Material supplied:

*** Block opens ***

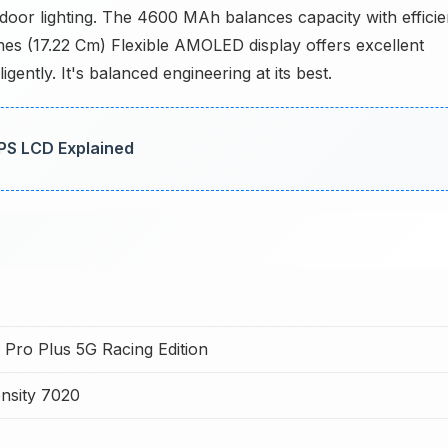
indoor lighting. The 4600 MAh balances capacity with efficie
ches (17.22 Cm) Flexible AMOLED display offers excellent
ently. It's balanced engineering at its best.
IPS LCD Explained
0 Pro Plus 5G Racing Edition
nsity 7020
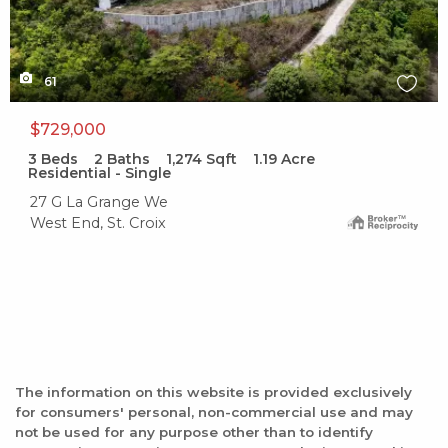
61
$729,000
3
Beds
2
Baths
1,274
Sqft
1.19
Acre
Residential - Single
27 G La Grange We
West End, St. Croix
The information on this website is provided exclusively
for consumers' personal, non-commercial use and may
not be used for any purpose other than to identify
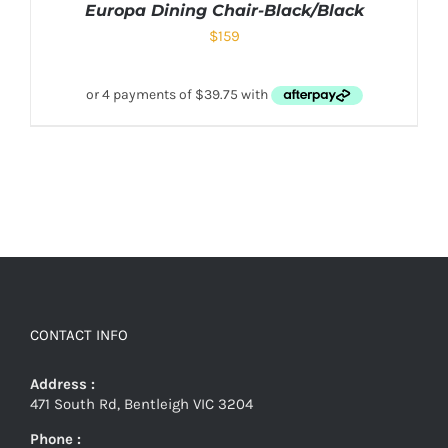
Europa Dining Chair-Black/Black
$
159
CONTACT INFO
Address :
471 South Rd, Bentleigh VIC 3204
Phone :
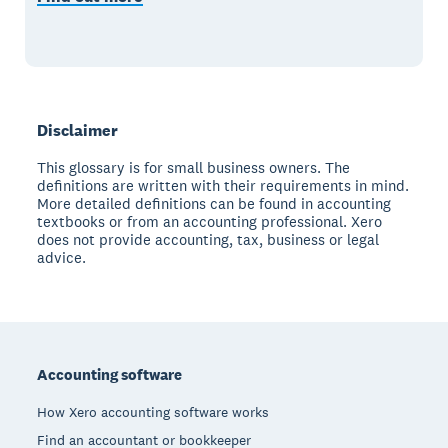
Disclaimer
This glossary is for small business owners. The
definitions are written with their requirements in mind.
More detailed definitions can be found in accounting
textbooks or from an accounting professional. Xero
does not provide accounting, tax, business or legal
advice.
Footer
Accounting software
How Xero accounting software works
Find an accountant or bookkeeper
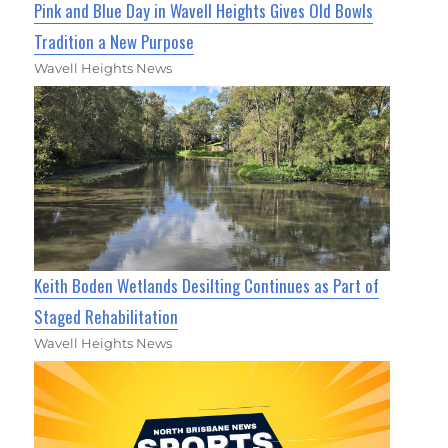
Pink and Blue Day in Wavell Heights Gives Old Bowls
Tradition a New Purpose
Wavell Heights News
Keith Boden Wetlands Desilting Continues as Part of
Staged Rehabilitation
Wavell Heights News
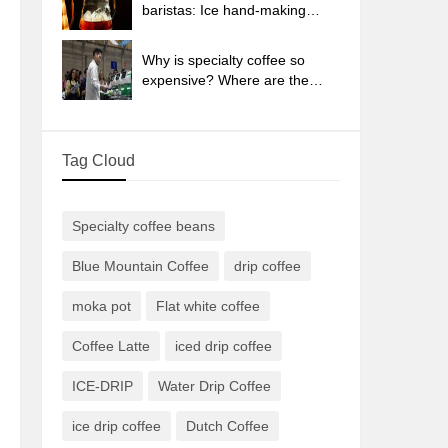
sun-dried coffee beans?
baristas: Ice hand-making
coffee skills, parameters, water
powder and ice ratio analysis
Why is specialty coffee so
expensive? Where are the
selling points? How many
types of creative coffee are
there? What is the WBC
Tag Cloud
Barista Competition?
Specialty coffee beans
Blue Mountain Coffee
drip coffee
moka pot
Flat white coffee
Coffee Latte
iced drip coffee
ICE-DRIP
Water Drip Coffee
ice drip coffee
Dutch Coffee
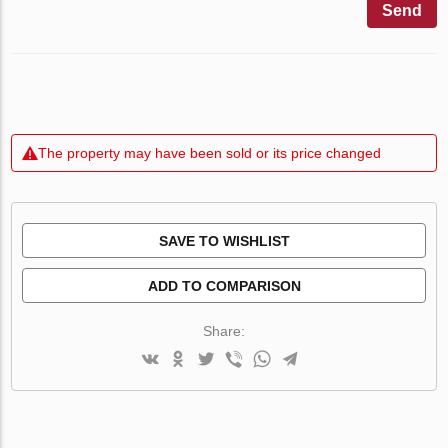
Send
The property may have been sold or its price changed
SAVE TO WISHLIST
ADD TO COMPARISON
Share:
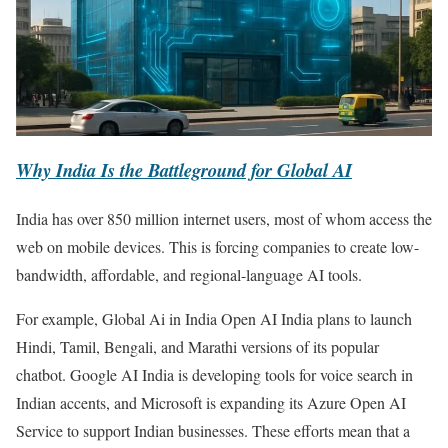
Why India Is the Battleground for Global AI
India has over 850 million internet users, most of whom access the
web on mobile devices. This is forcing companies to create low-
bandwidth, affordable, and regional-language AI tools.
For example, Global Ai in India Open AI India plans to launch
Hindi, Tamil, Bengali, and Marathi versions of its popular
chatbot. Google AI India is developing tools for voice search in
Indian accents, and Microsoft is expanding its Azure Open AI
Service to support Indian businesses. These efforts mean that a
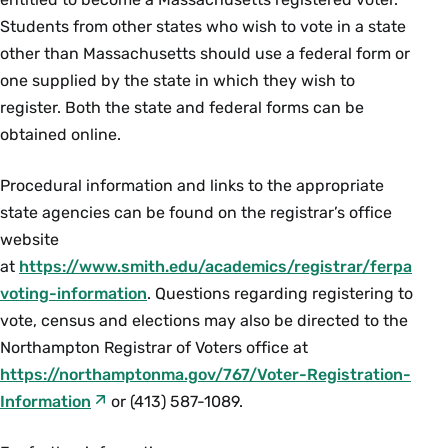
Students from other states who wish to vote in a state
other than Massachusetts should use a federal form or
one supplied by the state in which they wish to
register. Both the state and federal forms can be
obtained online.
Procedural information and links to the appropriate
state agencies can be found on the registrar’s office
website
at
https://www.smith.edu/academics/registrar/ferpa
voting-information
. Questions regarding registering to
vote, census and elections may also be directed to the
Northampton Registrar of Voters office at
https://northamptonma.gov/767/Voter-Registration-
Information
or (413) 587-1089.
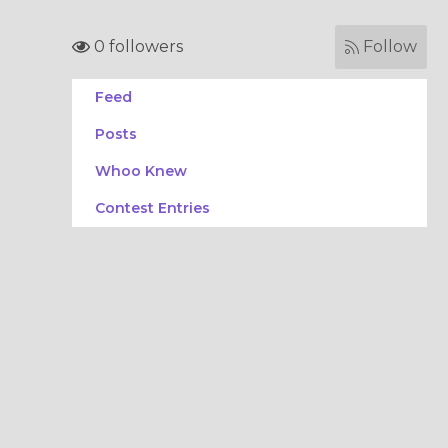
0 followers
Follow
Feed
Posts
Whoo Knew
Contest Entries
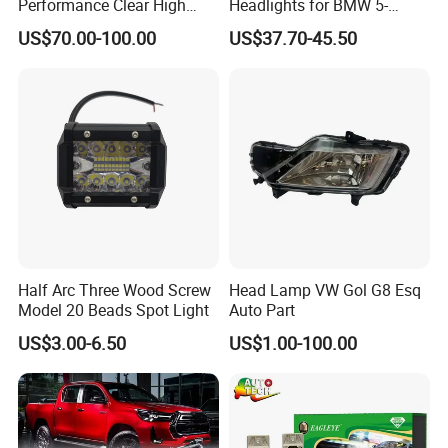
Performance Clear High
Headlights for BMW 5-
Powerful Front Headlight for
Series 1995-2003 High-
US$70.00-100.00
US$37.70-45.50
Saic Maxus V90 /Del Auto
Performance Set
Part
63126902425
Half Arc Three Wood Screw
Head Lamp VW Gol G8 Esq
Model 20 Beads Spot Light
Auto Part
US$3.00-6.50
US$1.00-100.00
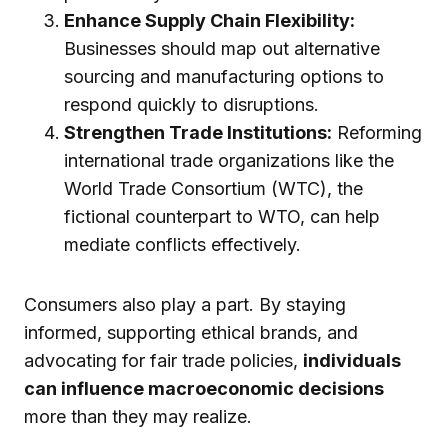
Enhance Supply Chain Flexibility:
Businesses should map out alternative
sourcing and manufacturing options to
respond quickly to disruptions.
Strengthen Trade Institutions:
Reforming
international trade organizations like the
World Trade Consortium (WTC), the
fictional counterpart to WTO, can help
mediate conflicts effectively.
Consumers also play a part. By staying
informed, supporting ethical brands, and
advocating for fair trade policies,
individuals
can influence macroeconomic decisions
more than they may realize.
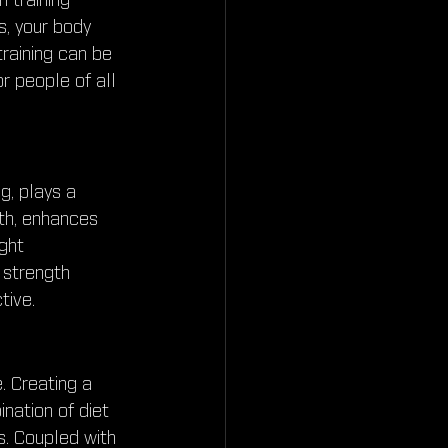
 training 
, your body 
raining can be 
or people of all 
g, plays a 
lth, enhances 
ght 
 strength 
tive.
. Creating a 
nation of diet 
s. Coupled with 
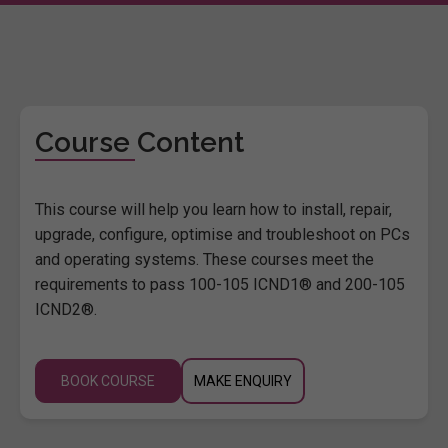
Course Content
This course will help you learn how to install, repair,
upgrade, configure, optimise and troubleshoot on PCs
and operating systems. These courses meet the
requirements to pass 100-105 ICND1® and 200-105
ICND2®.
BOOK COURSE
MAKE ENQUIRY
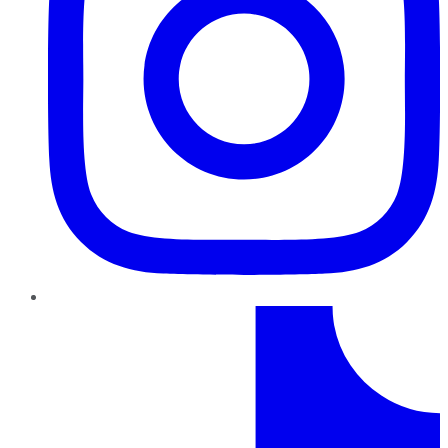
TikTok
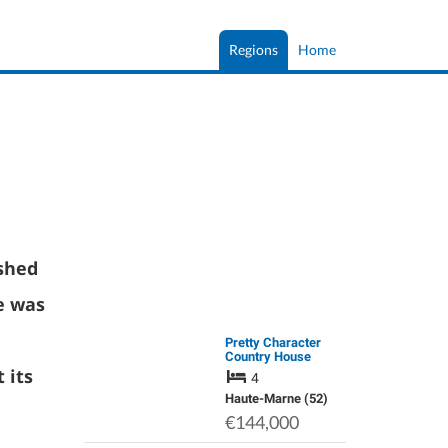
Regions
Home
shed
e was
Pretty Character
Country House
 its
4
Haute-Marne (52)
€144,000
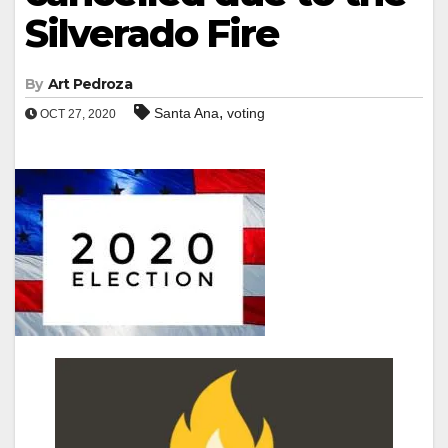
Silverado Fire
By
Art Pedroza
,
Santa Ana
voting
OCT 27, 2020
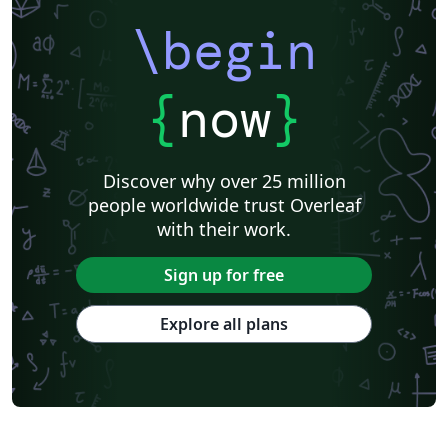
\begin
{
now
}
Discover why over 25 million
people worldwide trust Overleaf
with their work.
Sign up for free
Explore all plans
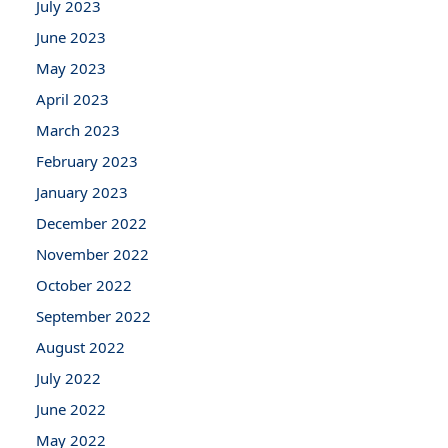
July 2023
June 2023
May 2023
April 2023
March 2023
February 2023
January 2023
December 2022
November 2022
October 2022
September 2022
August 2022
July 2022
June 2022
May 2022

*** Block closes ***

The task: Please retype every entry above exactly, leaving out any picture.

Solution for this task:
indoor lighting. The 4600 MAh balances capacity with efficie
ches (17.22 Cm) Flexible AMOLED display offers excellent
ently. It's balanced engineering at its best.
IPS LCD Explained
0 Pro Plus 5G Racing Edition
nsity 7020
61
$729,000
3
Beds
2
Baths
1,274
Sqft
1.19
Acre
Residential - Single
27 G La Grange We
West End, St. Croix
The information on this website is provided exclusively
for consumers' personal, non-commercial use and may
not be used for any purpose other than to identify
Europa Dining Chair-Black/Black
$
159
CONTACT INFO
Address :
471 South Rd, Bentleigh VIC 3204
Phone :
Disclaimer
This glossary is for small business owners. The
definitions are written with their requirements in mind.
More detailed definitions can be found in accounting
textbooks or from an accounting professional. Xero
does not provide accounting, tax, business or legal
advice.
Footer
Accounting software
How Xero accounting software works
Find an accountant or bookkeeper
Pink and Blue Day in Wavell Heights Gives Old Bowls
Tradition a New Purpose
Wavell Heights News
Keith Boden Wetlands Desilting Continues as Part of
Staged Rehabilitation
Wavell Heights News
sun-dried coffee beans?
baristas: Ice hand-making
coffee skills, parameters, water
powder and ice ratio analysis
Why is specialty coffee so
expensive? Where are the
selling points? How many
types of creative coffee are
there? What is the WBC
Tag Cloud
Barista Competition?
Specialty coffee beans
Blue Mountain Coffee
drip coffee
moka pot
Flat white coffee
Coffee Latte
iced drip coffee
ICE-DRIP
Water Drip Coffee
ice drip coffee
Dutch Coffee
Send
The property may have been sold or its price changed
SAVE TO WISHLIST
ADD TO COMPARISON
Share:
Why India Is the Battleground for Global AI
India has over 850 million internet users, most of whom access the
web on mobile devices. This is forcing companies to create low-
bandwidth, affordable, and regional-language AI tools.
For example, Global Ai in India Open AI India plans to launch
Hindi, Tamil, Bengali, and Marathi versions of its popular
chatbot. Google AI India is developing tools for voice search in
Indian accents, and Microsoft is expanding its Azure Open AI
Service to support Indian businesses. These efforts mean that a
Students from other states who wish to vote in a state
other than Massachusetts should use a federal form or
one supplied by the state in which they wish to
register. Both the state and federal forms can be
obtained online.
Procedural information and links to the appropriate
state agencies can be found on the registrar’s office
website
at
https://www.smith.edu/academics/registrar/ferpa
voting-information
. Questions regarding registering to
vote, census and elections may also be directed to the
Northampton Registrar of Voters office at
https://northamptonma.gov/767/Voter-Registration-
Information
or (413) 587-1089.
0 followers
Follow
Feed
Posts
Whoo Knew
Contest Entries
Performance Clear High
Headlights for BMW 5-
Powerful Front Headlight for
Series 1995-2003 High-
US$70.00-100.00
US$37.70-45.50
Saic Maxus V90 /Del Auto
Performance Set
Part
63126902425
Half Arc Three Wood Screw
Head Lamp VW Gol G8 Esq
Model 20 Beads Spot Light
Auto Part
US$3.00-6.50
US$1.00-100.00
Enhance Supply Chain Flexibility:
Businesses should map out alternative
sourcing and manufacturing options to
respond quickly to disruptions.
Strengthen Trade Institutions:
Reforming
international trade organizations like the
World Trade Consortium (WTC), the
fictional counterpart to WTO, can help
mediate conflicts effectively.
Consumers also play a part. By staying
informed, supporting ethical brands, and
advocating for fair trade policies,
individuals
can influence macroeconomic decisions
more than they may realize.
 training 
, your body 
raining can be 
or people of all 
g, plays a 
lth, enhances 
ght 
 strength 
tive.
. Creating a 
nation of diet 
s. Coupled with 
Course Content
This course will help you learn how to install, repair,
upgrade, configure, optimise and troubleshoot on PCs
and operating systems. These courses meet the
requirements to pass 100-105 ICND1® and 200-105
ICND2®.
BOOK COURSE
MAKE ENQUIRY
TikTok
Regions
Home
shed
e was
Pretty Character
Country House
 its
4
Haute-Marne (52)
€144,000
Silverado Fire
By
Art Pedroza
,
Santa Ana
voting
OCT 27, 2020
\begin
{
now
}
Discover why over 25 million
people worldwide trust Overleaf
with their work.
Sign up for free
Explore all plans
July 2023
June 2023
May 2023
April 2023
March 2023
February 2023
January 2023
December 2022
November 2022
October 2022
September 2022
August 2022
July 2022
June 2022
May 2022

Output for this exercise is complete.